Cape Town - The cabinet has expressed "shock and dismay" at media reports alleging that its decisions were influenced by business people, government spokesperson Jimmy Manyi
said on Thursday.
"Media reports alleging improper and undue influence by the Gupta family over members of the cabinet were noted.
"Cabinet expressed shock and dismay at the insinuation that its decisions are influenced by businesspeople or their commercial interests," said Manyi.
He was addressing a post-cabinet meeting media briefing in parliament.
He said the cabinet was guided by the constitution, the country's laws and its code of ethics in the execution of its duties.
Cabinet "strongly condemned" the use of the names of the president and cabinet members in the pursuit of private business deals, he said.
"(Cabinet) urges those who may be doing so to stop this practice."

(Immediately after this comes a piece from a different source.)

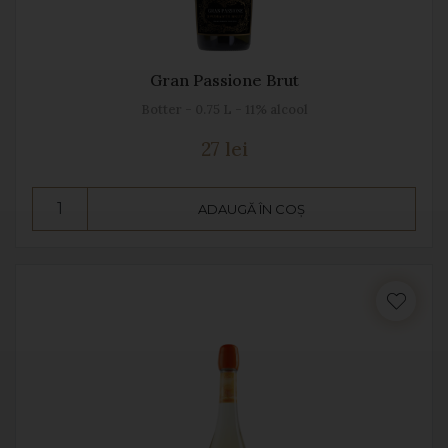
Gran Passione Brut
Botter - 0.75 L - 11% alcool
27 lei
ADAUGĂ ÎN COȘ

The Sunday Times this week reported that a revolt was brewing in the ANC and its alliance partners against the influence of the Gupta family over President Jacob Zuma
and his government.
The newspaper said it understood that the Guptas' role in influencing the appointment of CEOs and chairpersons in key state-owned enterprises was recently raised at an ANC national working committee meeting and would be formally discussed at its next gathering in a week.

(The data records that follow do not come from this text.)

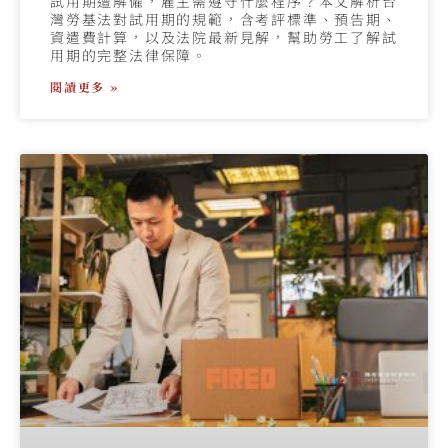
試用期遭解僱，雇主需遵守什麼程序？本文解析台
灣勞基法對試用期的規範，含考評標準、預告期、
資遣費計算，以及法院最新見解，幫助勞工了解試
用期的完整法律保障。
閱讀更多 »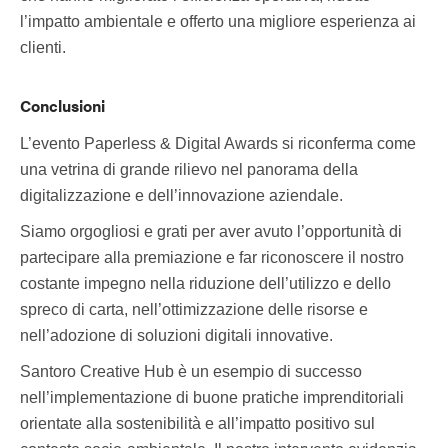
l’impatto ambientale e offerto una migliore esperienza ai
clienti.
Conclusioni
L’evento Paperless & Digital Awards si riconferma come
una vetrina di grande rilievo nel panorama della
digitalizzazione e dell’innovazione aziendale.
Siamo orgogliosi e grati per aver avuto l’opportunità di
partecipare alla premiazione e far riconoscere il nostro
costante impegno nella riduzione dell’utilizzo e dello
spreco di carta, nell’ottimizzazione delle risorse e
nell’adozione di soluzioni digitali innovative.
Santoro Creative Hub è un esempio di successo
nell’implementazione di buone pratiche imprenditoriali
orientate alla sostenibilità e all’impatto positivo sul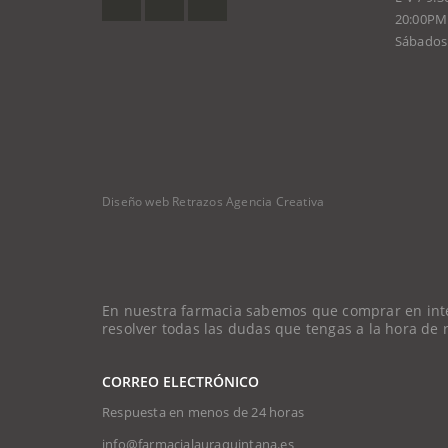
20:00PM
Sábados 
Diseño web Retrazos Agencia Creativa
En nuestra farmacia sabemos que comprar en intern
resolver todas las dudas que tengas a la hora de
CORREO ELECTRÓNICO
Respuesta en menos de 24 horas
info@farmacialauraquintana.es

ANC deployment committee members revealed at a meeting last Monday that new Transnet CEO Brian Molefe
, believed to be favoured by the Guptas, had been appointed by the cabinet without their say.
The Gupta brothers - Atul, Ajay and Rajesh, also known as Tony - are said to wield so much power that they often summon cabinet ministers and senior government officials to their family compound in Saxonwold, Johannesburg.
The Guptas, through family spokesperson Gary Naidoo
, dismissed the allegations as "rubbish" and said they were an attempt to "denigrate" Zuma and his office.
Manyi said that every South African and "legitimate legal persona" from anywhere in the world had the right to conduct business in South Africa.